Di sisi lain, model ini membutuhkan komitmen jangka panjang dari perusahaan, yang belum tentu bersedia terutama jika siklus ekonomi sedang menekan margin mereka. Dari sisi makro, usulan ini muncul di tengah tekanan fiskal yang sudah tergambar dari defisit APBN Rp240 triliun per Maret 2026. Pemerintah perlu hati-hati dalam mendesain insentif agar tidak memperlebar defisit, tetapi juga tidak mengorbankan efektivitas.
Mengapa Ini Penting
Usulan Kadin ini menyoroti kesalahan diagnosis yang umum terjadi selama ini: perlambatan kredit UMKM kerap disalahkan pada suku bunga tinggi, padahal penyebab utamanya adalah lesu permintaan. Jika pemerintah mengadopsi model closed loop dengan menggeser subsidi dari sisi suplai (subsidi bunga) ke sisi permintaan (insentif perusahaan), maka pola pembiayaan UMKM di Indonesia bisa berubah secara fundamental. Skema ini juga berpotensi memperkuat rantai pasok domestik dan mengurangi ketergantungan UMKM pada pembiayaan berbasis utang semata. Namun, risiko kegagalan koordinasi antarlembaga dan resistensi dari penerima subsidi lama cukup besar.
Dampak ke Bisnis
- UMKM binaan perusahaan mitra akan mendapatkan kepastian permintaan dan akses pembiayaan yang lebih mudah, sehingga dapat meningkatkan kapasitas produksi dan pendapatan. Namun, UMKM di luar rantai pasok tersebut mungkin semakin tertinggal jika akses kredit konvensional tetap lambat.

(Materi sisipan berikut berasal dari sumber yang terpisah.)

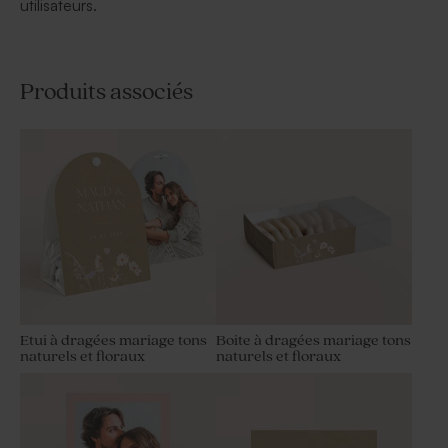
utilisateurs.
Produits associés
Etui à dragées mariage tons
Boite à dragées mariage tons
naturels et floraux
naturels et floraux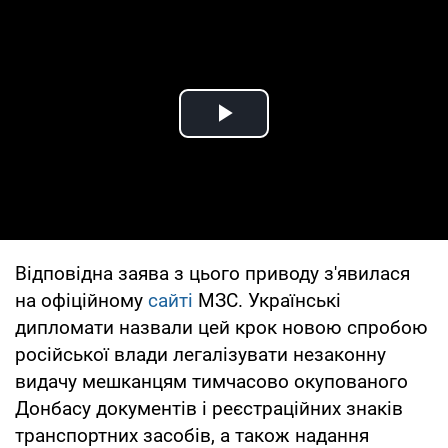
Play Video
Відповідна заява з цього приводу з'явилася
на офіційному
сайті
МЗС. Українські
дипломати назвали цей крок новою спробою
російської влади легалізувати незаконну
видачу мешканцям тимчасово окупованого
Донбасу документів і реєстраційних знаків
транспортних засобів, а також надання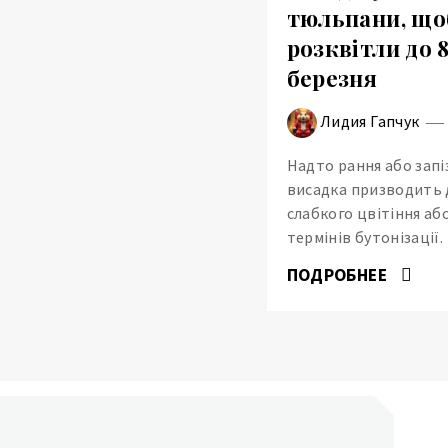
тюльпани, що
розквітли до 
березня
Лидия Гапчук
Надто рання або запі
висадка призводить 
слабкого цвітіння або
термінів бутонізації.
ПОДРОБНЕЕ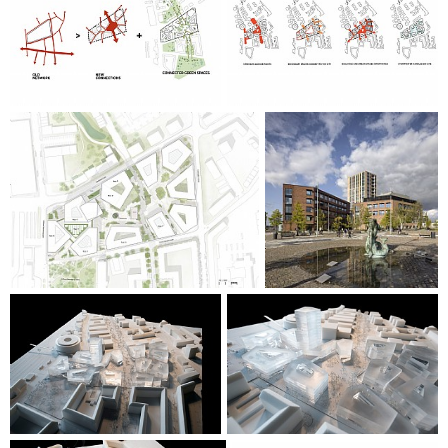
Anziehungspunkt, der Studenten, innovative Unternehmen
und Bürger in einer Stadt- und Wissensgemeinschaft
vereint, und zu der Entwicklung Horsens von einer
klassischen Provinzstadt zu einer selbstbewussten und
nachhaltigen Wissensstadt beiträgt.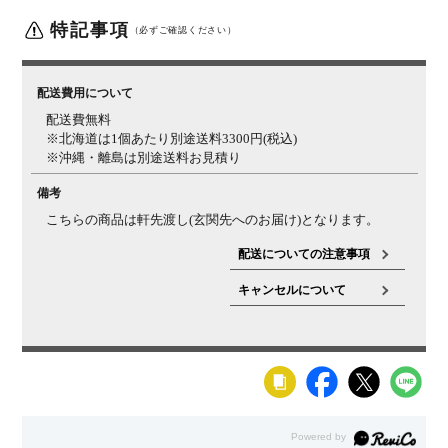
特記事項
（必ずご確認ください）
配送費用について
配送費無料
※北海道は1個あたり別途送料3300円(税込)
※沖縄・離島は別途送料お見積り
備考
こちらの商品は軒先渡し(玄関先へのお届け)となります。
配送についての注意事項
キャンセルについて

- Perbankan, khususnya bank fokus UMKM seperti BRI, akan diuntungkan jika skema closed loop meningkatkan kualitas debitur dan menurunkan risiko kredit. Pertumbuhan kredit UMKM yang lebih tinggi juga akan memperbaiki rasio intermediasi dan profitabilitas bank.

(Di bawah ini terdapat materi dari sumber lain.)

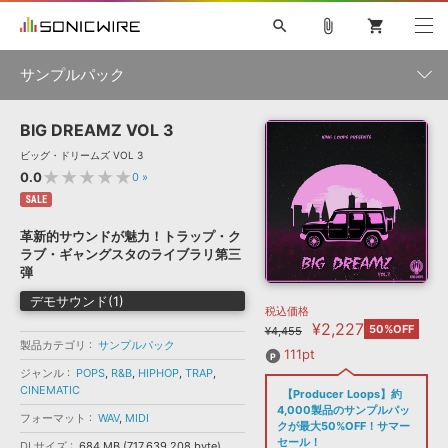
search
attach_file
shopping_cart
サンプルパック
BIG DREAMZ VOL 3
初音ミク NT
鏡音リン・レン V4X
巡音ルカ V4X
MEIKO V3
製品一覧
ソフト音源 »
ビッグ・ドリームズ VOL 3
KAITO V3
VOCALOID
TOONTRACK
SPITFIRE AUDIO
★★★★★
0.0
0
»
VIENNA
EZ DRUMMER 3
SERUM
ライセンスフリーBGM
SALE
プラグイン・エフェクト »
サンプルパックを試そう
ボーカル抜き出し
DUBSTEP
ジャンル
キャンペーン »
革新的サウンドが魅力！トラップ・ク
ELECTRONICA
EDM
TRANCE
MUTANT
ROUTER.FM
ラブ・ギャングスタのライブラリ第三
SONOCA
サンプルパック »
弾
特集 »
製品サポート情報 »
メーカー
デモサウンド(1)
税込価格
ソフト音源
プラグイン・エフェクト
サンプルパック
¥2,227
ソフトウェア／ツール »
50%OFF
¥4,455
ニュースレター »
製品カテゴリ
サンプルパック
DTMガイド »
ソフトウェア／ツール
DAW
効果音
BGM
111pt
音楽カード
製作サービス
フォーマット
ジャンル
POPS
,
R&B
,
HIPHOP
,
TRAP
,
DAW »
CINEMATIC
【Producer Loops】約
SONICWIREブログ »
FAQ »
4,000製品のサンプルパッ
フォーマット
WAV
,
MIDI
楽曲配信流通
サービス
クが最大50%OFF！サマー
ランキング
セール！
DLサイズ
684 MB (717,639,208 byte)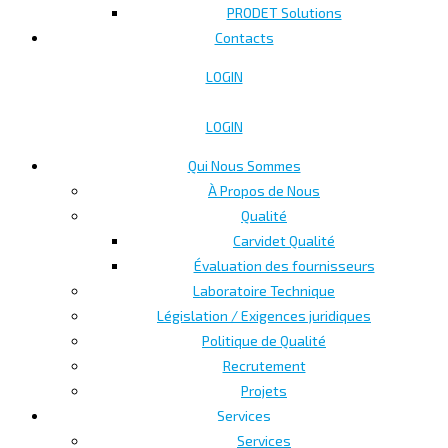
PRODET Solutions
Contacts
LOGIN
LOGIN
Qui Nous Sommes
À Propos de Nous
Qualité
Carvidet Qualité
Évaluation des fournisseurs
Laboratoire Technique
Législation / Exigences juridiques
Politique de Qualité
Recrutement
Projets
Services
Services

- Pemerintah menghadapi dilema: merealokasi subsidi KUR ke insentif fiskal dapat menghemat anggaran jika insentif lebih kecil dari subsidi yang dihapus, namun risiko politiknya tinggi karena kelompok penerima subsidi yang sudah mapan akan menolak. Jika tidak dijalankan hati-hati, defisit APBN yang sudah lebar bisa semakin tertekan.
Yang Perlu Dipantau
- Yang perlu dipantau: respons resmi Kemenkeu dan Kemenkop UKM terhadap usulan Kadin — apakah ada pembahasan dalam rapat koordinasi nasional atau revisi postur subsidi KUR di APBN-P.

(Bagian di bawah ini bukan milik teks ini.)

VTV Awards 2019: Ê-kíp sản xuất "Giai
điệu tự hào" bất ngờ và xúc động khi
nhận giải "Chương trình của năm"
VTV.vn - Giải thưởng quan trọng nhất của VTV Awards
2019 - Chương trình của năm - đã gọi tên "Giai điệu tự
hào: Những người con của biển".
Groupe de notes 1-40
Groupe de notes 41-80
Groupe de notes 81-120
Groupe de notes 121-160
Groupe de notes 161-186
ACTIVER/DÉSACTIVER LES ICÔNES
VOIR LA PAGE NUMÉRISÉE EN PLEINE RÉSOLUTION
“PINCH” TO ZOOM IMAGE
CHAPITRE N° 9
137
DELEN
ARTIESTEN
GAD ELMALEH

- Risiko yang perlu dicermati: resistensi dari asosiasi UMKM atau lembaga keuangan yang selama ini menikmati subsidi bunga KUR — jika terjadi penolakan keras, implementasi bisa tertunda atau diubah.
- Sinyal penting: deklarasi kesediaan perusahaan-perusahaan besar (misalnya Astra, Indofood, Unilever) untuk menjadi mitra dalam skema closed loop — jika ada, menjadi indikator awal keberhasilan model ini.
Analisis ini dibuat oleh sistem AI Feedberry berdasarkan sumber berita publik dan tidak merupakan saran investasi atau keputusan bisnis. Selalu verifikasi dengan sumber primer.